An ancient bus crawls along a dirt track, luggage piled dangerously high on its roof. The sight is so typical of Africa that tourists have come to expect it. But for Africans, poor roads are yet another poverty trap.
With few cross-continent railroads or waterways, most goods must move by land. But getting a container from one country to another means surviving potholed roads, flooded bridges and even landmines. Along the way, there are officials, policemen and soldiers demanding bribes to allow the goods to continue on their way.
A study by the US department of commerce shows that transporting a tonne of wheat over the 1,000 kilometres from Mombasa in Kenya to Kampala in Uganda costs more than to ship it from Mombasa to Chicago - ten times the distance.
Even where there is demand for better logistics, bureaucracy and inefficiency block it. For instance, Richards Bay on South Africa's east coast is the world's largest dedicated coal terminal, with a capacity to export 90 million tonnes a year.

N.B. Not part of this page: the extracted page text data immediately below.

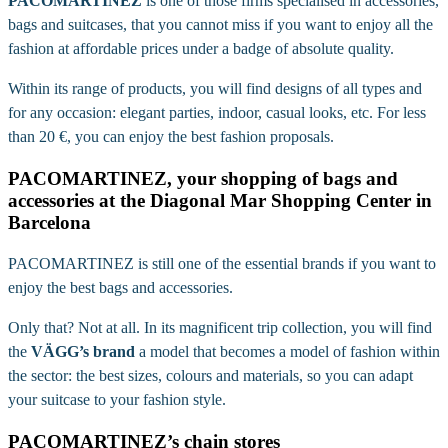
PACOMARTINEZ
is one of those firms specialised in accessories,
bags and suitcases, that you cannot miss if you want to enjoy all the
fashion at affordable prices under a badge of absolute quality.
Within its range of products, you will find designs of all types and
for any occasion: elegant parties, indoor, casual looks, etc. For less
than 20 €, you can enjoy the best fashion proposals.
PACOMARTINEZ, your shopping of bags and
accessories at the Diagonal Mar Shopping Center in
Barcelona
PACOMARTINEZ is still one of the essential brands if you want to
enjoy the best bags and accessories.
Only that? Not at all. In its magnificent trip collection, you will find
the
VÄGG’s brand
a model that becomes a model of fashion within
the sector: the best sizes, colours and materials, so you can adapt
your suitcase to your fashion style.
PACOMARTINEZ’s chain stores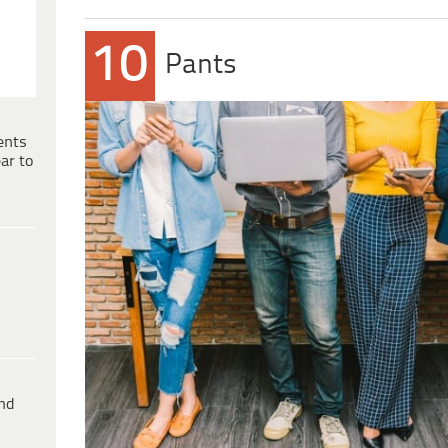
10
Pants
ents
ar to
ind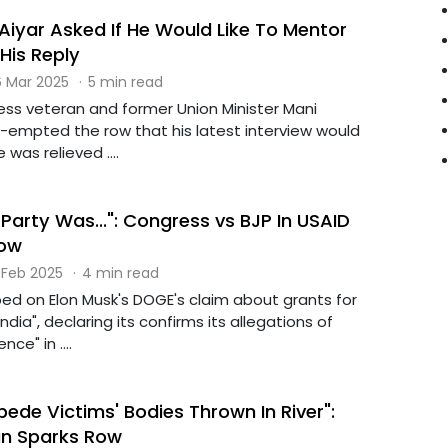
Aiyar Asked If He Would Like To Mentor
His Reply
 Mar 2025
·
5 min read
ess veteran and former Union Minister Mani
e-empted the row that his latest interview would
 was relieved ....
g Party Was...": Congress vs BJP In USAID
Row
 Feb 2025
·
4 min read
ed on Elon Musk's DOGE's claim about grants for
India", declaring its confirms its allegations of
nce" in ....
de Victims' Bodies Thrown In River":
n Sparks Row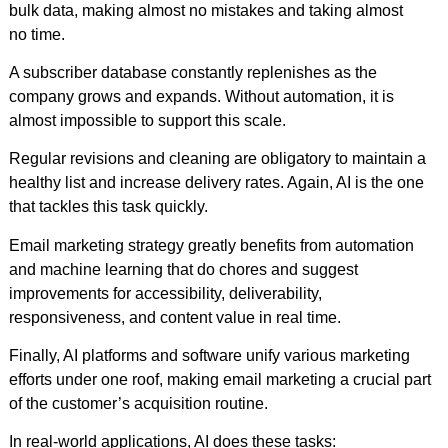
bulk data, making almost no mistakes and taking almost
no time.
A subscriber database constantly replenishes as the
company grows and expands. Without automation, it is
almost impossible to support this scale.
Regular revisions and cleaning are obligatory to maintain a
healthy list and increase delivery rates. Again, AI is the one
that tackles this task quickly.
Email marketing strategy greatly benefits from automation
and machine learning that do chores and suggest
improvements for accessibility, deliverability,
responsiveness, and content value in real time.
Finally, AI platforms and software unify various marketing
efforts under one roof, making email marketing a crucial part
of the customer’s acquisition routine.
In real-world applications, AI does these tasks: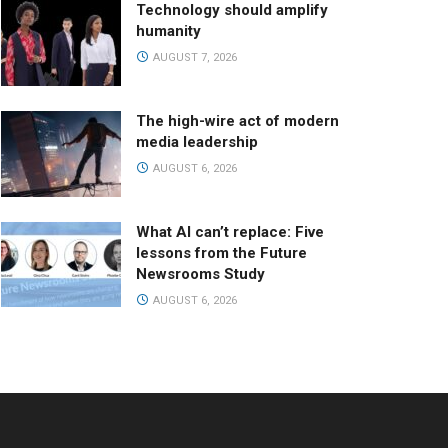
Technology should amplify
humanity
AUGUST 7, 2026
The high-wire act of modern
media leadership
AUGUST 6, 2026
What AI can’t replace: Five
lessons from the Future
Newsrooms Study
AUGUST 6, 2026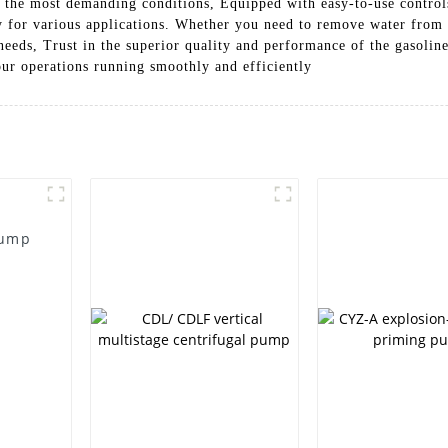
n the most demanding conditions, Equipped with easy-to-use control
 for various applications. Whether you need to remove water from a 
needs, Trust in the superior quality and performance of the gasol
ur operations running smoothly and efficiently
Pump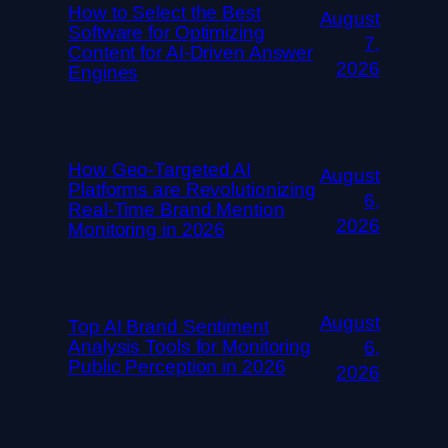
How to Select the Best
August
Software for Optimizing
7,
Content for AI-Driven Answer
2026
Engines
How Geo-Targeted AI
August
Platforms are Revolutionizing
6,
Real-Time Brand Mention
2026
Monitoring in 2026
August
Top AI Brand Sentiment
Analysis Tools for Monitoring
6,
Public Perception in 2026
2026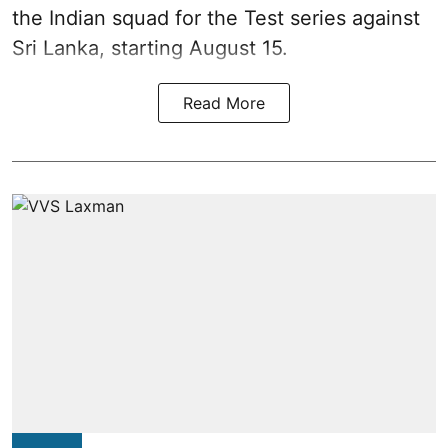
the Indian squad for the Test series against
Sri Lanka, starting August 15.
Read More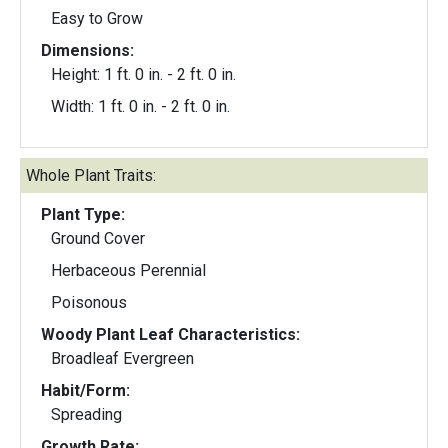
Easy to Grow
Dimensions:
Height: 1 ft. 0 in. - 2 ft. 0 in.
Width: 1 ft. 0 in. - 2 ft. 0 in.
Whole Plant Traits:
Plant Type:
Ground Cover
Herbaceous Perennial
Poisonous
Woody Plant Leaf Characteristics:
Broadleaf Evergreen
Habit/Form:
Spreading
Growth Rate: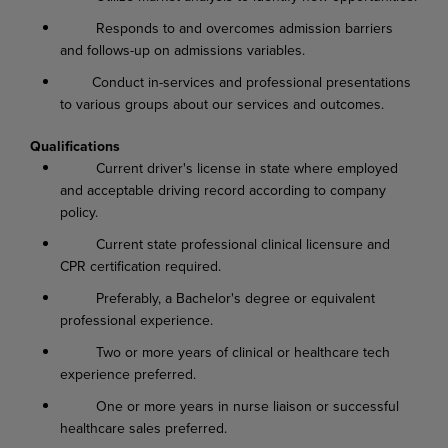
Responds to and overcomes admission barriers
and follows-up on admissions variables.
Conduct in-services and professional presentations
to various groups about our services and outcomes.
Qualifications
Current driver's license in state where employed
and acceptable driving record according to company
policy.
Current state professional clinical licensure and
CPR certification required.
Preferably, a Bachelor's degree or equivalent
professional experience.
Two or more years of clinical or healthcare tech
experience preferred.
One or more years in nurse liaison or successful
healthcare sales preferred.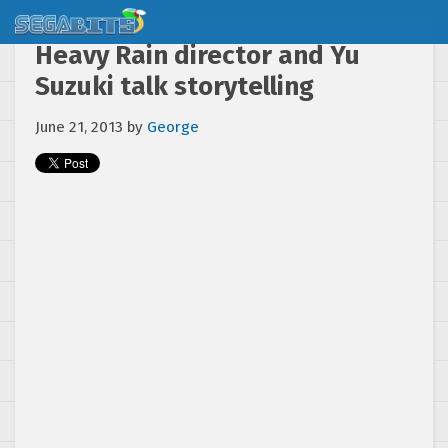
Heavy Rain director and Yu
Suzuki talk storytelling
June 21, 2013
by
George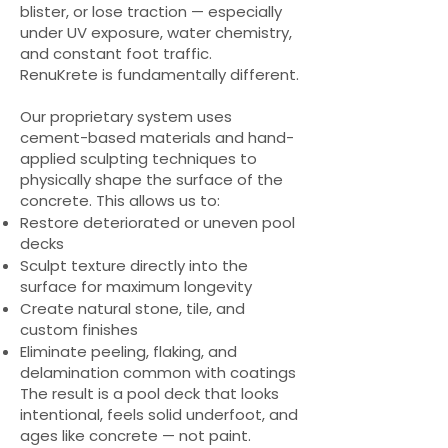
blister, or lose traction — especially
under UV exposure, water chemistry,
and constant foot traffic.
RenuKrete is fundamentally different.
Our proprietary system uses
cement-based materials and hand-
applied sculpting techniques to
physically shape the surface of the
concrete. This allows us to:
Restore deteriorated or uneven pool
decks
Sculpt texture directly into the
surface for maximum longevity
Create natural stone, tile, and
custom finishes
Eliminate peeling, flaking, and
delamination common with coatings
The result is a pool deck that looks
intentional, feels solid underfoot, and
ages like concrete — not paint.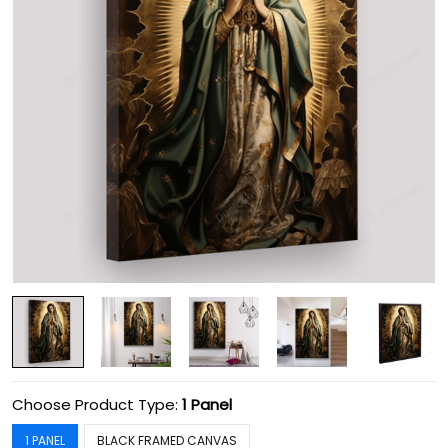
Choose Product Type:
1 Panel
1 PANEL
BLACK FRAMED CANVAS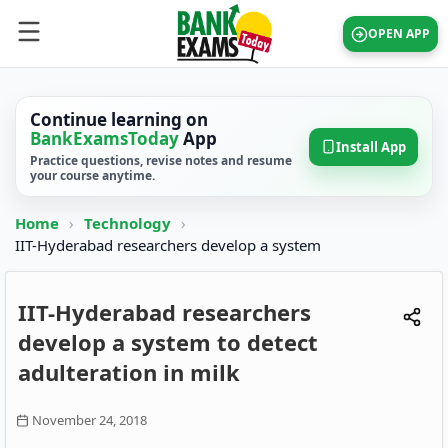
OPEN APP
Continue learning on
BankExamsToday
App
Install App
Practice questions, revise notes and resume
your course anytime.
Home
›
Technology
›
IIT-Hyderabad researchers develop a system
IIT-Hyderabad researchers
develop a system to detect
adulteration in milk
November 24, 2018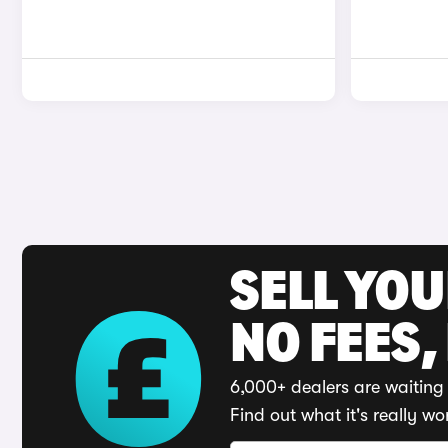
SELL YO
NO FEES,
6,000+ dealers are waiting 
Find out what it's really wo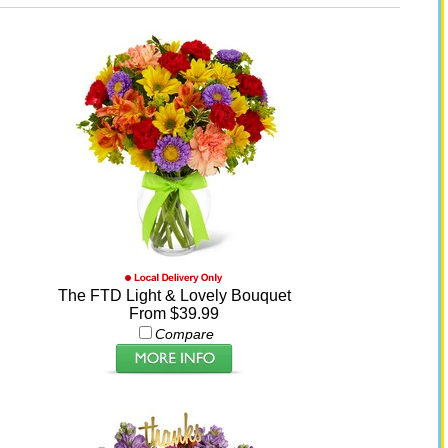
The FTD Light & Lovely Bouquet
From $39.99
Compare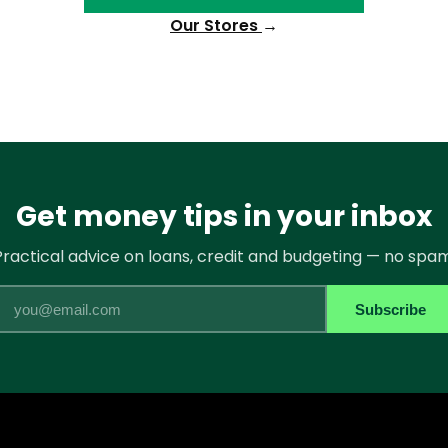
Our Stores
→
Get money tips in your inbox
Practical advice on loans, credit and budgeting — no spam
Email
Subscribe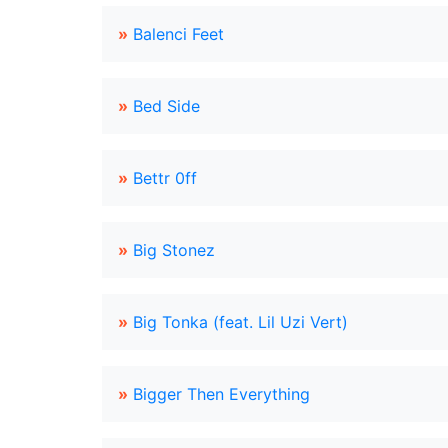
»
Balenci Feet
»
Bed Side
»
Bettr 0ff
»
Big Stonez
»
Big Tonka (feat. Lil Uzi Vert)
»
Bigger Then Everything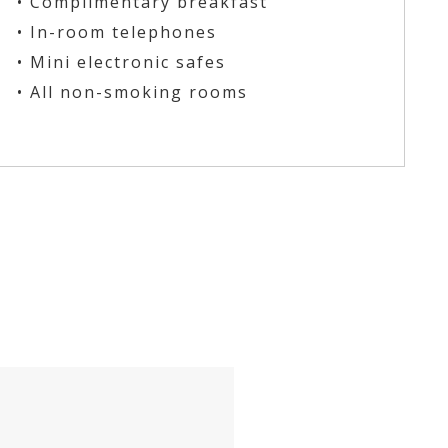
• Complimentary breakfast
• In-room telephones
• Mini electronic safes
• All non-smoking rooms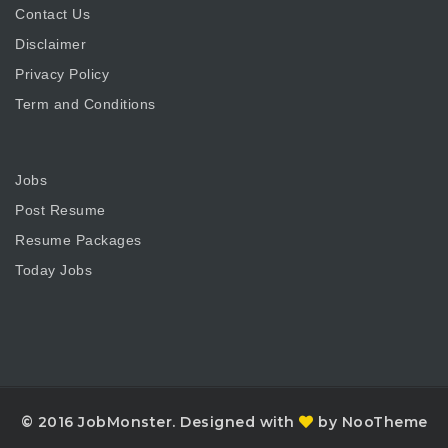
Contact Us
Disclaimer
Privacy Policy
Term and Conditions
Jobs
Post Resume
Resume Packages
Today Jobs
© 2016 JobMonster. Designed with
by NooTheme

But Transnet, the state-owned railroad operator, has for years resisted upgrading its network, on which coal mines in the country's interior depend. The result - less than 70 million tonnes a year is exported, costing the country a fortune in lost revenue.
Last year, the country's maize farmers said they suffered losses of 3.3 billion rand (Dh1.56bn) because the country did not have the rail capacity to export surplus crops. Given that South Africa has more rail lines than the rest of Africa combined, the lack of fixed infrastructure becomes even more costly in the rest of the continent.
For the 15 African countries that are landlocked, the obstacles are even more daunting. Basics such as vehicle parts, essential to keep goods moving, become ruinously expensive when they have to be hauled overland after clearing ports in neighbouring countries.
"The cross-border production networks that have been a salient feature of development in other regions, especially East Asia, have yet to materialise in Africa," says Marcelo Giugale, the World Bank's director of economic policy and poverty reduction programmes for Africa.
A study by the African Union (AU) shows that a US$32bn (Dh117.54bn) investment in integrating Africa's road infrastructure could add $250bn in trade in the next 15 years.
Fortunately, this is beginning to happen. The demand for commodities, especially from Asia, is starting to make itself felt in the continent's logistics infrastructure. And international funding agencies are also investing more in roads.
"There is a growth in the interest in logistics, but at the moment we are just seeing the tip of what is hoped to be a much larger iceberg," says Rose Luke, a senior researcher at the Institute of Transport and Logistics Studies in Johannesburg. "In particular we are seeing the private sector playing an active role in leading the upsurge."
Country-to-country roads now amount to about 10,000km and carry about $200bn of goods a year. Ideally, the road network among states should increase by up to 100,000km, says the AU.
Much of the improvement is coming from donor agencies such as the World Bank, IMF and the EU.
And trade partners such as China have also been sponsoring new infrastructure. Beijing is spending upwards of $6bn a year on projects across the continent, much of it paid for through mining and other resource concessions.
But building roads is one thing - it is quite another to maintain them. Donors tend to favour new projects over routine maintenance. The World Bank is urging countries to adopt a user-pays systembased on fuel levies and toll roads to pay for upkeep.
With most Africans living on less than $1 a day, governments are reluctant to try to squeeze more money from a potentially restive population. Even the continent's largest economy, South Africa, is encountering resistance to its plans to extract revenue from motorists.
The country has just spent 17bn rand renewing the highway system around Johannesburg, and was intending to recover the cost through an electronic tag system similar to the one used by Dubai. But a consumer revolt has forced Sanral, the local roads agency, to put the toll rollout on hold. Sanral is now facing bankruptcy unless it can convince motorists to accept the system.
Clearly the old colonial dream of a Cape-to-Cairo route may still be a distant fantasy.
But without better logistical connections among African countries, the continent's roads will remain picturesque threads in a poverty-stricken region.